Collection entries
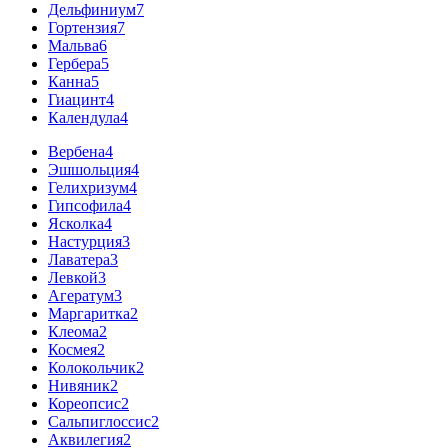
Дельфиниум
7
Гортензия
7
Мальва
6
Гербера
5
Канна
5
Гиацинт
4
Календула
4
Вербена
4
Эшшольция
4
Гелихризум
4
Гипсофила
4
Ясколка
4
Настурция
3
Лаватера
3
Левкой
3
Агератум
3
Маргаритка
2
Клеома
2
Космея
2
Колокольчик
2
Нивяник
2
Кореопсис
2
Сальпиглоссис
2
Аквилегия
2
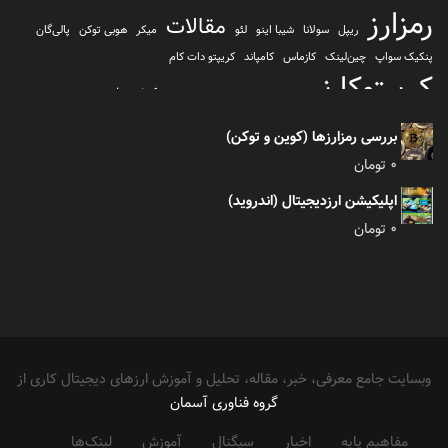
رمزارز
مقالات
ریپل
سولانا
شیبا اینو
لئو
میکر
هوبی توکن
پالی‌گان
پنکیک سواپ
چین‌لینک
کازماس
کامپاند
کریپتو دات کام
کریپتوکارنسی
کیف پول
کلیتن
کوساما یا کوزاما
کیف پول تراست والت
کیف پول کوینومی
یونی سواپ
بررسی رمزارزها (کوین و توکن)
0
تومان
اپلیکیشن ارزدیجیتال (اندروید)
0
تومان
وبسایت جامع معرفی، خبر، مقاله، تحلیل و آموزش ارزهای دیجیتال کاری از
گروه فناوری آسمان
مفاهیم پایه
اخبار
سیگنال
آموزش
لینک‌ها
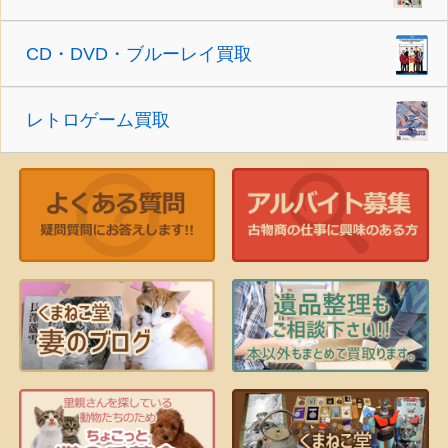
CD・DVD・ブルーレイ買取
レトロゲーム買取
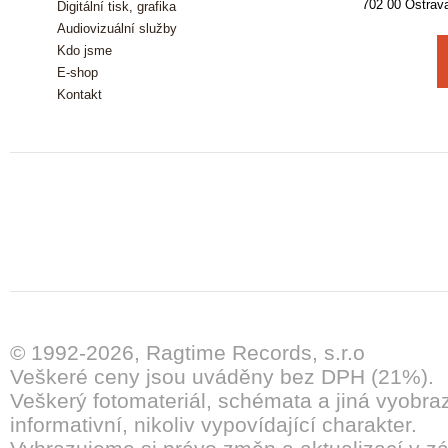
702 00 Ostrav
Digitální tisk, grafika
Audiovizuální služby
Kdo jsme
E-shop
Kontakt
© 1992-2026, Ragtime Records, s.r.o
Veškeré ceny jsou uváděny bez DPH (21%).
Veškerý fotomateriál, schémata a jiná vyobra
informativní, nikoliv vypovídající charakter.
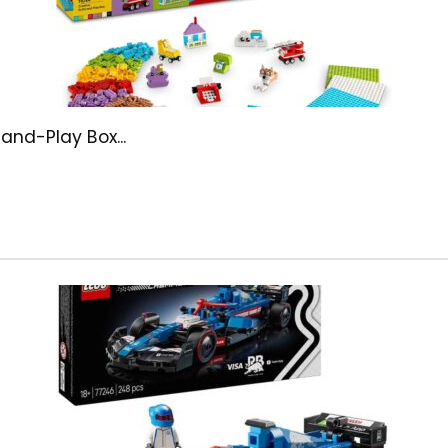
and-Play Box...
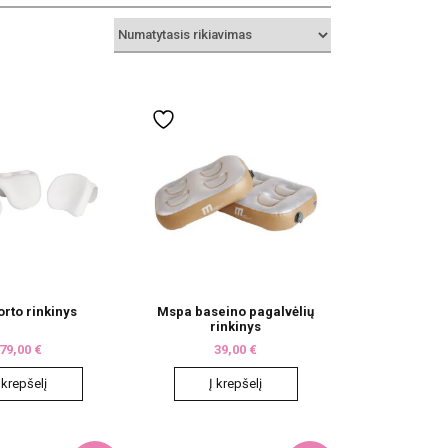
rto rinkinys
Mspa baseino pagalvėlių
rinkinys
79,00
€
39,00
€
 krepšelį
Į krepšelį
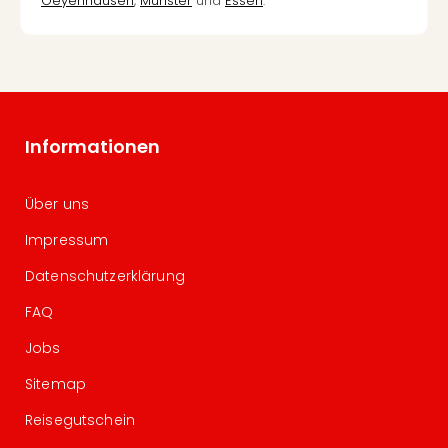
Oeyenhausen
,
Münster
und
Essen
.
Informationen
Über uns
Impressum
Datenschutzerklärung
FAQ
Jobs
Sitemap
Reisegutschein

▶ [Work required]
Across the entries above, how many lines include the word "آموزش"? Give only the number.

▶ [Result of this exercise]
2